INSEACT claims to use the waste from palm oil operations as a raw material to feed the insects. The insect protein is then used as a feedstock for farmed fish and shrimp, that in turn reduces the reliance on wild-caught fish as the main protein ingredient in aquaculture feed.
“Sustainable insect-derived products are the key to solving a wide range of environmental problems. Fish stocks are being overfished and fish feed production has actually stopped increasing, even though agriculture is still increasing their production. This drives prices upwards. Regular fish feed can constitute up to 60% of a farmer’s operating costs,” said van Vliet, co-founder and CEO at INSEACT, in a video interview with DealStreetAsia.
“BSFs eat and grow faster than crickets or mealworms (main producers of insect protein) do, and are the most flexible type of insect in terms of the type of feedstock you can feed them, such as waste products. That really builds a circular economy a lot more as opposed to using other agri byproducts that are not truly waste products. They have a market value and you have to purchase them. As a result, that presents a much less scalable opportunity,” said Badeski, co-founder and COO of INSEACT.
“On top of that, BSFs are endemic to the region we are in, so the environmental conditions are already right,” added van Vliet.
INSEACT won the INSEAD Venture Competition and a €40,000 (approximately $63,000) grant.

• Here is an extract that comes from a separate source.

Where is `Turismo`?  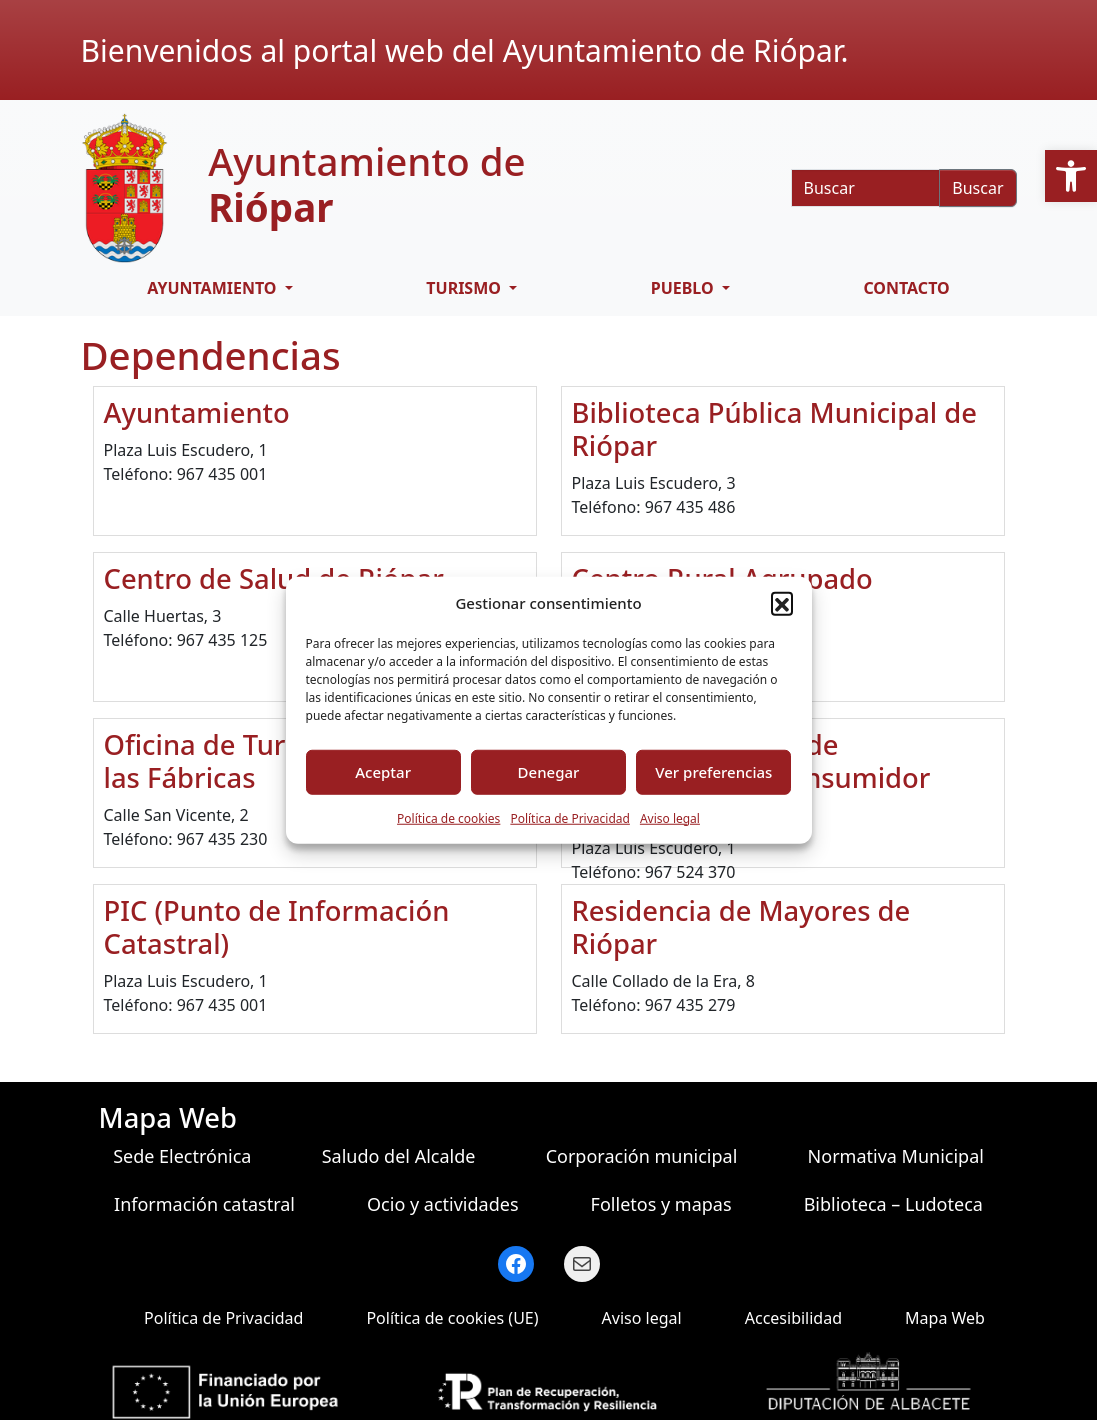 Turismo is located at coordinates (465, 288).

Its total funding stands at around $1.36 million to date.
Plans to close Series A round in Q1 2022
The startup is currently working with different shrimp farmers in Southeast Asia to test out its products, such as international fish and shrimp farming business Lim Shrimp Organization which runs several shrimp farms in the region.
“Alternative proteins will play a critical role in addressing Asia’s growing need for sustainable and affordable food supply,” said Kean Ng at ADB Ventures. The Asian market is home to almost the entire global production of farmed seafood.
“Our customers are seeing conclusive evidence of shrimp growth benefits from our protein products, leading to significant cost savings and reduced feed consumption,” van Vliet added. INSEACT says it plans to close its Series A round in Q1 2022, even as it declined to reveal how much it is raising.
Using insect protein from BSFs as fish feed is not a new concept in other regions and countries such as Africa, Mexico and Europe. In fact, Europe is most advanced when it comes to insect protein companies.
The global black soldier fly market is expected to reach $3.4 billion by 2030, at a CAGR of 34.7% during the forecast period of 2020 to 2030, according to a report by ResearchAndMarkets.com.
Last July, Singapore-based insect farming startup Protenga closed $1.6 million in a seed funding round from UK agritech company Roslin Technologies and SEEDS Capital while Sirius Venture Capital, a Singapore-based food tech and logistics-focused venture capital firm, co-anchored a $3 million funding round in Hargol FoodTech, an Israel-based startup that produces alternative protein sourced from grasshoppers.
According to Market Watch, the global insect protein market value will increase from $83 million in 2019 to $385.6 million by the end of 2026, growing at a CAGR of 24.3% during 2021-2026.